A data classification addresses risks relating to Confidentiality, Integrity and Availability. For the research domain, Confidentiality is the crucial aspect in many cases. Examples of data that are classified as confidential are personal data (as defined in the General Data Protection Regulation), commercially or politically sensitive data and data under protection of a non-disclosure agreement. If you work with these types of data, it is necessary to classify your data. You can address the classification of your data in your Data Management Plan (DMP) and use the Data Classification Tool (see below) as a starting point.
Data Classification Tool
The Data Classification Tool will help assess the risks associated with research data and provide feedback on what measures need to be undertaken to protect the data.
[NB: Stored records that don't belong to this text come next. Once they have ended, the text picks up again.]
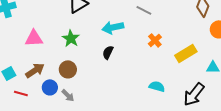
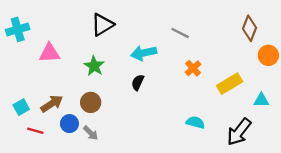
pink triangle: (34, 38) -> (49, 53), moved

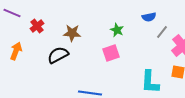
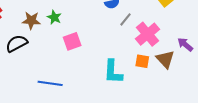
green star: (117, 30) -> (54, 17), moved

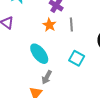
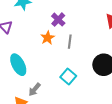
cyan ellipse: (39, 54) -> (18, 65), moved

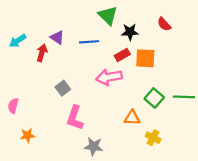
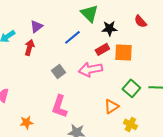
purple triangle: (57, 37) -> (36, 26), moved, turned 48
blue line: (89, 42) -> (72, 37), turned -36
gray square: (63, 88) -> (58, 71), moved
orange triangle: (132, 118) -> (111, 106), turned -35
orange star: (28, 135) -> (26, 122), moved

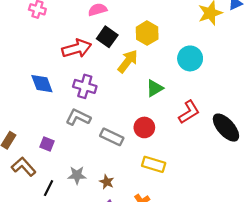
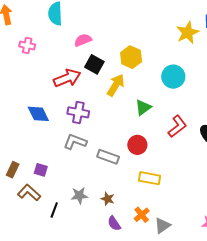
purple square: (47, 144) -> (41, 170), moved

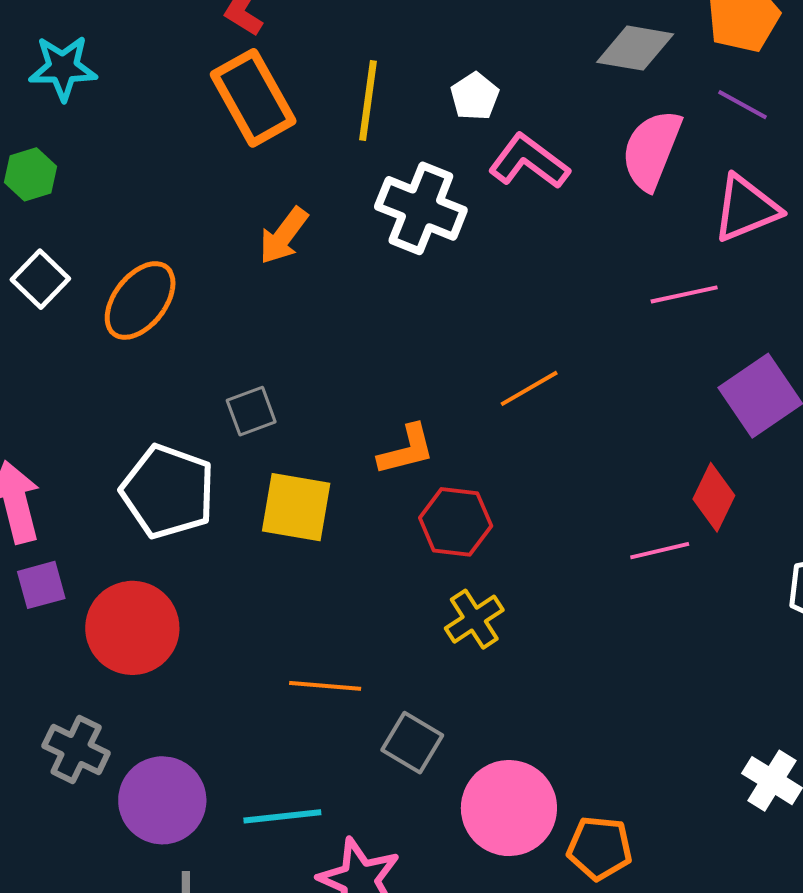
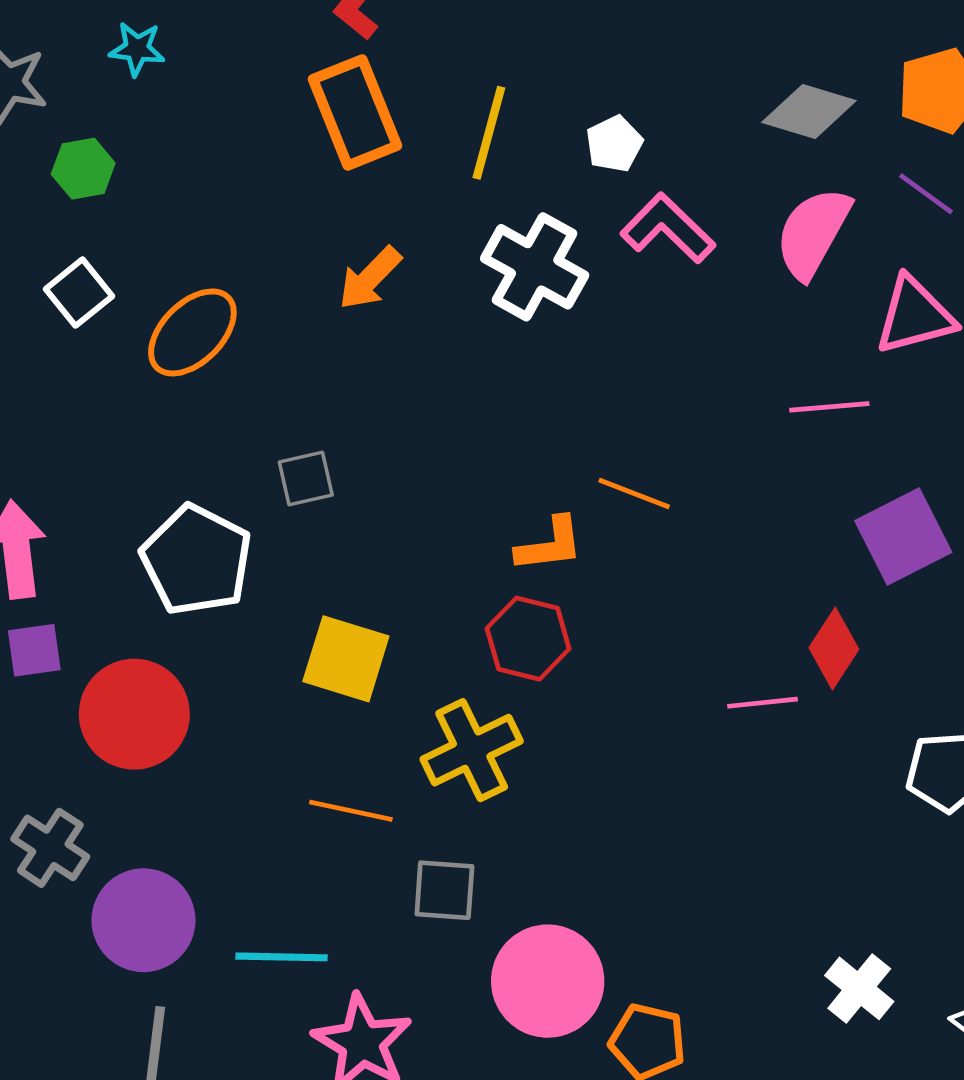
cyan star: (63, 68) -> (137, 49), size x0.7
orange line: (529, 388) -> (634, 494), turned 44
orange L-shape: (406, 450) -> (550, 545), moved
yellow square: (296, 507) -> (346, 659), moved
yellow cross: (474, 619) -> (472, 750), moved, size x1.4
gray square: (412, 743) -> (444, 890), turned -34

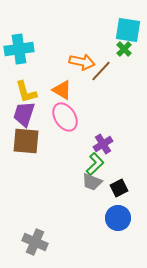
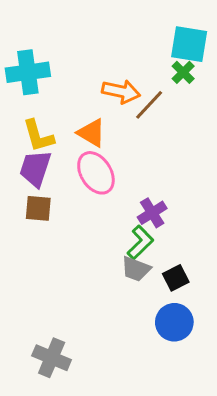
brown square: (26, 141) -> (38, 208), size x0.7

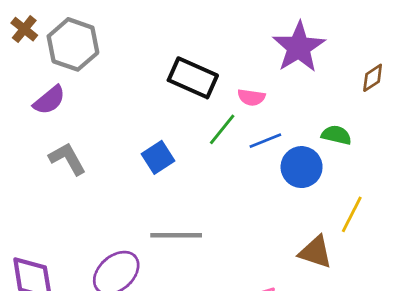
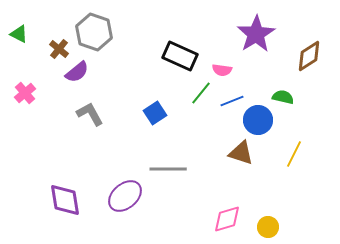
brown cross: (24, 29) -> (59, 49), moved
brown diamond: (373, 78) -> (309, 56), size x1.5
brown triangle: (315, 252) -> (241, 153), moved

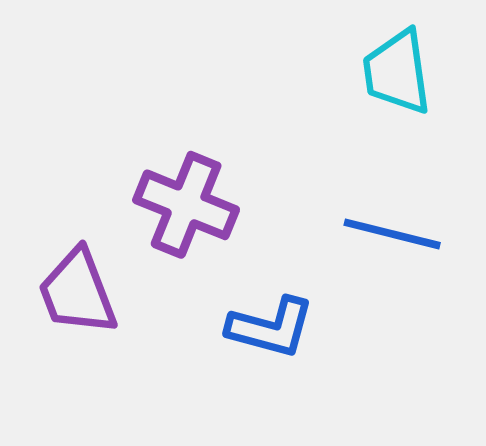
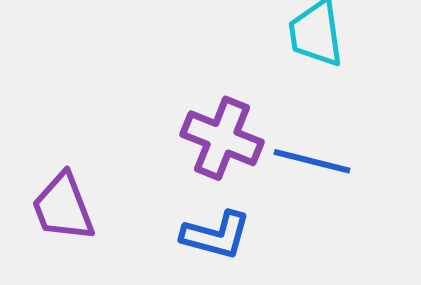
purple cross: (186, 205) -> (222, 138), moved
The tool assesses the three risk categories i.e., Confidentiality, Integrity and Availability, by asking whether certain conditions apply to the data. Each category has an “i” which provides for more explanation on each condition.
The first category (Confidentiality) is relevant to privacy or other data that needs to be kept confidential. The other two categories relate to the impacts of data losses (Availability) and inappropriate alterations or corruption (Integrity). Once all relevant boxes under each category have been checked, a tile will be highlighted. This tile contains further details about the data-related risks and describes the steps that should be taken.
You can save the results of the risk assessment by pressing the “Export” button. This will produce a PDF, including the links. The result you get is not a formal data classification, although it will be sufficient for many projects with low and medium risks.
The information from the assessment can be used for DMPs, Data Protection Impact Assessments (DPIAs) or full (formal) classification. You can also use it to find a suitable storage location for your data through the Data Storage Finder. One of the filters in the Data Storage Finder is called ‘Data classification’, which refers to the level of ‘Confidentiality’ from a data classification.
Note that because the risks may vary for different types of data, you should repeat this process for each type of data you will use in your research. For example, a research project with multiple datasets, will require numerous risk assessments.
Policy Classification of Research Data
The Policy Classification of Research Data contains more information about classifying research data in terms of Confidentiality, Integrity and Availability. It also explains how the classification process should be carried out. The Research Data Classification Policy will determine what level of security measures are necessary to manage data securely. The document contains tables with practical information relating to information security:
- examples of data for the various levels of Confidentiality, Integrity and Availability;
- a list of standard security measures per aspect;
- an overview of research data management tools and what types of data are allowed in these systems;
- an overview of what research data management tool is suitable in which situation.